*** Block opens ***
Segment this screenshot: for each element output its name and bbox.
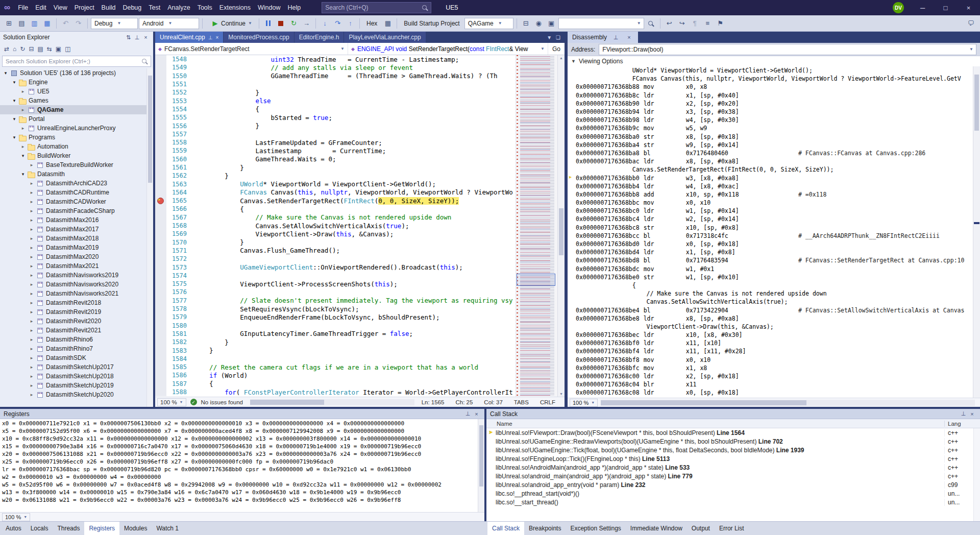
tree-item[interactable]: DatasmithSketchUp2019 xyxy=(0,381,153,390)
stack-frame[interactable]: libUnreal.so!FEngineLoop::Tick()(FEngine… xyxy=(486,454,980,463)
scrollbar-thumb[interactable] xyxy=(974,75,979,131)
scroll-up-icon[interactable]: ▲ xyxy=(558,56,565,60)
solution-explorer-titlebar[interactable]: Solution Explorer ⇅ ⊥ × xyxy=(0,32,153,43)
menu-item[interactable]: Test xyxy=(145,0,164,15)
disassembly-margin[interactable] xyxy=(568,116,576,124)
disassembly-line[interactable]: 0x0000007176368bc8 str x10, [sp, #0x8] xyxy=(568,224,973,232)
stack-frame[interactable]: libc.so!__pthread_start(void*)() un... xyxy=(486,489,980,498)
code-line[interactable]: 1575 ViewportClient->ProcessScreenShots(… xyxy=(155,280,516,288)
code-editor[interactable]: 1548 uint32 ThreadTime = CurrentTime - L… xyxy=(155,55,516,397)
editor-tab[interactable]: PlayLevelViaLauncher.cpp xyxy=(344,32,425,43)
scrollbar-thumb[interactable] xyxy=(250,400,324,405)
breakpoint-margin[interactable] xyxy=(155,238,166,247)
close-icon[interactable]: × xyxy=(141,34,150,40)
tree-item[interactable]: DatasmithRevit2020 xyxy=(0,317,153,326)
disassembly-margin[interactable] xyxy=(568,215,576,223)
disassembly-line[interactable]: FCanvas Canvas(this, nullptr, ViewportWo… xyxy=(568,75,973,83)
breakpoint-window-icon[interactable]: ◉ xyxy=(533,17,545,30)
expander-icon[interactable] xyxy=(28,181,35,186)
code-line[interactable]: 1569 ViewportClient->Draw(this, &Canvas)… xyxy=(155,230,516,238)
code-line[interactable]: 1573 UGameViewportClient::OnViewportRend… xyxy=(155,263,516,271)
expander-icon[interactable] xyxy=(28,346,35,351)
tree-item[interactable]: DatasmithSketchUp2020 xyxy=(0,390,153,399)
breakpoint-margin[interactable] xyxy=(155,255,166,263)
breakpoint-margin[interactable] xyxy=(155,297,166,305)
disassembly-line[interactable]: 0x0000007176368bcc bl 0x717318c4fc # __A… xyxy=(568,232,973,240)
go-button[interactable]: Go xyxy=(548,45,565,53)
code-line[interactable]: 1551 xyxy=(155,80,516,88)
menu-item[interactable]: Extensions xyxy=(216,0,254,15)
tool-tab[interactable]: Output xyxy=(687,522,715,535)
menu-item[interactable]: View xyxy=(50,0,71,15)
code-line[interactable]: 1565 Canvas.SetRenderTargetRect(FIntRect… xyxy=(155,197,516,205)
user-avatar[interactable]: DV xyxy=(893,2,904,13)
disassembly-margin[interactable] xyxy=(568,347,576,355)
code-line[interactable]: 1580 xyxy=(155,322,516,330)
breakpoint-margin[interactable] xyxy=(155,121,166,130)
tree-item[interactable]: Datasmith xyxy=(0,169,153,179)
breakpoint-margin[interactable] xyxy=(155,346,166,354)
tree-item[interactable]: DatasmithMax2019 xyxy=(0,243,153,252)
scrollbar-thumb[interactable] xyxy=(148,76,152,183)
startup-project-dropdown[interactable]: QAGame▼ xyxy=(464,18,513,29)
viewing-options-toggle[interactable]: ▼ Viewing Options xyxy=(568,56,980,66)
disassembly-line[interactable]: 0x0000007176368bf4 ldr x11, [x11, #0x28] xyxy=(568,347,973,355)
menu-item[interactable]: Window xyxy=(254,0,284,15)
code-line[interactable]: 1568 Canvas.SetAllowSwitchVerticalAxis(t… xyxy=(155,222,516,230)
disassembly-line[interactable]: 0x0000007176368bd0 ldr x0, [sp, #0x18] xyxy=(568,240,973,248)
lang-column-header[interactable]: Lang xyxy=(944,421,980,427)
disassembly-margin[interactable] xyxy=(568,314,576,323)
breakpoint-margin[interactable] xyxy=(155,172,166,180)
menu-item[interactable]: Edit xyxy=(32,0,50,15)
toggle-pane-icon[interactable]: ⇅ xyxy=(124,34,133,41)
tree-item[interactable]: Programs xyxy=(0,133,153,142)
code-line[interactable]: 1555 bStarted = true; xyxy=(155,113,516,121)
breakpoint-margin[interactable] xyxy=(155,105,166,113)
scrollbar-thumb[interactable] xyxy=(559,208,564,255)
code-line[interactable]: 1559 Lastimestamp = CurrentTime; xyxy=(155,147,516,155)
stop-debugging-icon[interactable] xyxy=(275,17,287,30)
tree-item[interactable]: QAGame xyxy=(0,105,153,114)
disassembly-line[interactable]: 0x0000007176368ba0 str x8, [sp, #0x18] xyxy=(568,133,973,141)
breakpoint-margin[interactable] xyxy=(155,222,166,230)
menu-item[interactable]: Analyze xyxy=(164,0,193,15)
breakpoint-margin[interactable] xyxy=(155,230,166,238)
disassembly-margin[interactable] xyxy=(568,388,576,397)
disassembly-line[interactable]: 0x0000007176368bb8 add x10, sp, #0x118 #… xyxy=(568,190,973,199)
tree-item[interactable]: DatasmithRhino6 xyxy=(0,335,153,344)
close-icon[interactable]: × xyxy=(625,34,633,40)
expander-icon[interactable] xyxy=(19,144,27,149)
platform-dropdown[interactable]: Android▼ xyxy=(139,18,199,29)
registers-titlebar[interactable]: Registers ⊥ × xyxy=(0,409,484,419)
expander-icon[interactable] xyxy=(28,374,35,379)
disassembly-line[interactable]: 0x0000007176368bac ldr x8, [sp, #0xa8] xyxy=(568,157,973,165)
tree-item[interactable]: DatasmithRevit2018 xyxy=(0,298,153,307)
disassembly-tab[interactable]: Disassembly ⊥ × xyxy=(568,32,638,43)
pin-icon[interactable]: ⊥ xyxy=(959,410,968,417)
disassembly-margin[interactable] xyxy=(568,248,576,256)
code-line[interactable]: 1583 } xyxy=(155,346,516,354)
tree-item[interactable]: DatasmithMax2020 xyxy=(0,252,153,261)
expander-icon[interactable] xyxy=(28,263,35,269)
disassembly-line[interactable]: 0x0000007176368bdc mov w1, #0x1 xyxy=(568,265,973,273)
disassembly-margin[interactable] xyxy=(568,240,576,248)
pin-icon[interactable]: ⊥ xyxy=(463,410,472,417)
code-line[interactable]: 1563 UWorld* ViewportWorld = ViewportCli… xyxy=(155,180,516,188)
disassembly-margin[interactable] xyxy=(568,75,576,83)
menu-item[interactable]: Help xyxy=(284,0,304,15)
tree-item[interactable]: Portal xyxy=(0,114,153,124)
sync-active-document-icon[interactable]: ⇆ xyxy=(47,45,52,53)
comment-icon[interactable]: ≡ xyxy=(702,17,714,30)
disassembly-line[interactable]: 0x0000007176368bec ldr x10, [x8, #0x30] xyxy=(568,331,973,339)
line-marker-icon[interactable]: ¶ xyxy=(689,17,701,30)
tool-tab[interactable]: Locals xyxy=(26,522,53,535)
disassembly-margin[interactable] xyxy=(568,265,576,273)
tree-item[interactable]: DatasmithNavisworks2021 xyxy=(0,289,153,298)
disassembly-margin[interactable] xyxy=(568,339,576,347)
breakpoint-margin[interactable] xyxy=(155,197,166,205)
disassembly-line[interactable]: 0x0000007176368b94 ldr x3, [sp, #0x38] xyxy=(568,108,973,116)
disassembly-margin[interactable] xyxy=(568,306,576,314)
tree-item[interactable]: DatasmithSketchUp2018 xyxy=(0,372,153,381)
stack-frame[interactable]: libUnreal.so!AndroidMain(android_app *)(… xyxy=(486,463,980,472)
tool-tab[interactable]: Exception Settings xyxy=(566,522,625,535)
*** Block closes ***
What is needed here is an exact transcript of the data above, pictures excluded.

Segment this screenshot: for each element output its name and bbox.
tree-item[interactable]: DatasmithSketchUp2019 xyxy=(0,381,153,390)
stack-frame[interactable]: libUnreal.so!FEngineLoop::Tick()(FEngine… xyxy=(486,454,980,463)
scrollbar-thumb[interactable] xyxy=(974,75,979,131)
scroll-up-icon[interactable]: ▲ xyxy=(558,56,565,60)
solution-explorer-titlebar[interactable]: Solution Explorer ⇅ ⊥ × xyxy=(0,32,153,43)
menu-item[interactable]: Test xyxy=(145,0,164,15)
disassembly-margin[interactable] xyxy=(568,116,576,124)
disassembly-line[interactable]: 0x0000007176368bc8 str x10, [sp, #0x8] xyxy=(568,224,973,232)
stack-frame[interactable]: libc.so!__pthread_start(void*)() un... xyxy=(486,489,980,498)
code-line[interactable]: 1575 ViewportClient->ProcessScreenShots(… xyxy=(155,280,516,288)
code-editor[interactable]: 1548 uint32 ThreadTime = CurrentTime - L… xyxy=(155,55,516,397)
editor-tab[interactable]: PlayLevelViaLauncher.cpp xyxy=(344,32,425,43)
scrollbar-thumb[interactable] xyxy=(250,400,324,405)
breakpoint-margin[interactable] xyxy=(155,238,166,247)
close-icon[interactable]: × xyxy=(141,34,150,40)
tree-item[interactable]: DatasmithRevit2020 xyxy=(0,317,153,326)
disassembly-margin[interactable] xyxy=(568,215,576,223)
disassembly-line[interactable]: FCanvas Canvas(this, nullptr, ViewportWo… xyxy=(568,75,973,83)
breakpoint-window-icon[interactable]: ◉ xyxy=(533,17,545,30)
expander-icon[interactable] xyxy=(28,181,35,186)
code-line[interactable]: 1569 ViewportClient->Draw(this, &Canvas)… xyxy=(155,230,516,238)
code-line[interactable]: 1573 UGameViewportClient::OnViewportRend… xyxy=(155,263,516,271)
expander-icon[interactable] xyxy=(28,346,35,351)
tree-item[interactable]: DatasmithSketchUp2020 xyxy=(0,390,153,399)
breakpoint-margin[interactable] xyxy=(155,255,166,263)
breakpoint-margin[interactable] xyxy=(155,297,166,305)
disassembly-line[interactable]: 0x0000007176368bcc bl 0x717318c4fc # __A… xyxy=(568,232,973,240)
go-button[interactable]: Go xyxy=(548,45,565,53)
code-line[interactable]: 1551 xyxy=(155,80,516,88)
menu-item[interactable]: Extensions xyxy=(216,0,254,15)
tool-tab[interactable]: Output xyxy=(687,522,715,535)
menu-item[interactable]: View xyxy=(50,0,71,15)
code-line[interactable]: 1565 Canvas.SetRenderTargetRect(FIntRect… xyxy=(155,197,516,205)
user-avatar[interactable]: DV xyxy=(893,2,904,13)
disassembly-margin[interactable] xyxy=(568,347,576,355)
code-line[interactable]: 1580 xyxy=(155,322,516,330)
breakpoint-margin[interactable] xyxy=(155,121,166,130)
tree-item[interactable]: Datasmith xyxy=(0,169,153,179)
breakpoint-margin[interactable] xyxy=(155,346,166,354)
tree-item[interactable]: DatasmithMax2019 xyxy=(0,243,153,252)
scrollbar-thumb[interactable] xyxy=(148,76,152,183)
startup-project-dropdown[interactable]: QAGame▼ xyxy=(464,18,513,29)
viewing-options-toggle[interactable]: ▼ Viewing Options xyxy=(568,56,980,66)
disassembly-line[interactable]: 0x0000007176368bf4 ldr x11, [x11, #0x28] xyxy=(568,347,973,355)
menu-item[interactable]: Window xyxy=(254,0,284,15)
code-line[interactable]: 1568 Canvas.SetAllowSwitchVerticalAxis(t… xyxy=(155,222,516,230)
disassembly-line[interactable]: 0x0000007176368bd0 ldr x0, [sp, #0x18] xyxy=(568,240,973,248)
lang-column-header[interactable]: Lang xyxy=(944,421,980,427)
disassembly-margin[interactable] xyxy=(568,314,576,323)
breakpoint-margin[interactable] xyxy=(155,172,166,180)
menu-item[interactable]: Edit xyxy=(32,0,50,15)
toggle-pane-icon[interactable]: ⇅ xyxy=(124,34,133,41)
tree-item[interactable]: Programs xyxy=(0,133,153,142)
code-line[interactable]: 1555 bStarted = true; xyxy=(155,113,516,121)
breakpoint-margin[interactable] xyxy=(155,105,166,113)
scrollbar-thumb[interactable] xyxy=(559,208,564,255)
code-line[interactable]: 1559 Lastimestamp = CurrentTime; xyxy=(155,147,516,155)
stop-debugging-icon[interactable] xyxy=(275,17,287,30)
tree-item[interactable]: QAGame xyxy=(0,105,153,114)
disassembly-line[interactable]: 0x0000007176368ba0 str x8, [sp, #0x18] xyxy=(568,133,973,141)
breakpoint-margin[interactable] xyxy=(155,222,166,230)
menu-item[interactable]: Analyze xyxy=(164,0,193,15)
breakpoint-margin[interactable] xyxy=(155,230,166,238)
disassembly-margin[interactable] xyxy=(568,388,576,397)
disassembly-line[interactable]: 0x0000007176368bb8 add x10, sp, #0x118 #… xyxy=(568,190,973,199)
tree-item[interactable]: DatasmithRhino6 xyxy=(0,335,153,344)
close-icon[interactable]: × xyxy=(625,34,633,40)
expander-icon[interactable] xyxy=(19,144,27,149)
platform-dropdown[interactable]: Android▼ xyxy=(139,18,199,29)
registers-titlebar[interactable]: Registers ⊥ × xyxy=(0,409,484,419)
expander-icon[interactable] xyxy=(28,374,35,379)
disassembly-line[interactable]: 0x0000007176368bac ldr x8, [sp, #0xa8] xyxy=(568,157,973,165)
tree-item[interactable]: DatasmithRevit2018 xyxy=(0,298,153,307)
disassembly-tab[interactable]: Disassembly ⊥ × xyxy=(568,32,638,43)
pin-icon[interactable]: ⊥ xyxy=(959,410,968,417)
disassembly-margin[interactable] xyxy=(568,248,576,256)
code-line[interactable]: 1583 } xyxy=(155,346,516,354)
tree-item[interactable]: DatasmithMax2020 xyxy=(0,252,153,261)
expander-icon[interactable] xyxy=(28,263,35,269)
disassembly-line[interactable]: 0x0000007176368bdc mov w1, #0x1 xyxy=(568,265,973,273)
disassembly-margin[interactable] xyxy=(568,240,576,248)
pin-icon[interactable]: ⊥ xyxy=(463,410,472,417)
code-line[interactable]: 1563 UWorld* ViewportWorld = ViewportCli… xyxy=(155,180,516,188)
disassembly-margin[interactable] xyxy=(568,75,576,83)
menu-item[interactable]: Help xyxy=(284,0,304,15)
tree-item[interactable]: Portal xyxy=(0,114,153,124)
sync-active-document-icon[interactable]: ⇆ xyxy=(47,45,52,53)
comment-icon[interactable]: ≡ xyxy=(702,17,714,30)
disassembly-line[interactable]: 0x0000007176368bec ldr x10, [x8, #0x30] xyxy=(568,331,973,339)
line-marker-icon[interactable]: ¶ xyxy=(689,17,701,30)
tool-tab[interactable]: Locals xyxy=(26,522,53,535)
disassembly-margin[interactable] xyxy=(568,265,576,273)
tree-item[interactable]: DatasmithNavisworks2021 xyxy=(0,289,153,298)
disassembly-margin[interactable] xyxy=(568,339,576,347)
breakpoint-margin[interactable] xyxy=(155,197,166,205)
disassembly-line[interactable]: 0x0000007176368b94 ldr x3, [sp, #0x38] xyxy=(568,108,973,116)
disassembly-margin[interactable] xyxy=(568,306,576,314)
tree-item[interactable]: DatasmithSketchUp2018 xyxy=(0,372,153,381)
stack-frame[interactable]: libUnreal.so!AndroidMain(android_app *)(… xyxy=(486,463,980,472)
tool-tab[interactable]: Exception Settings xyxy=(566,522,625,535)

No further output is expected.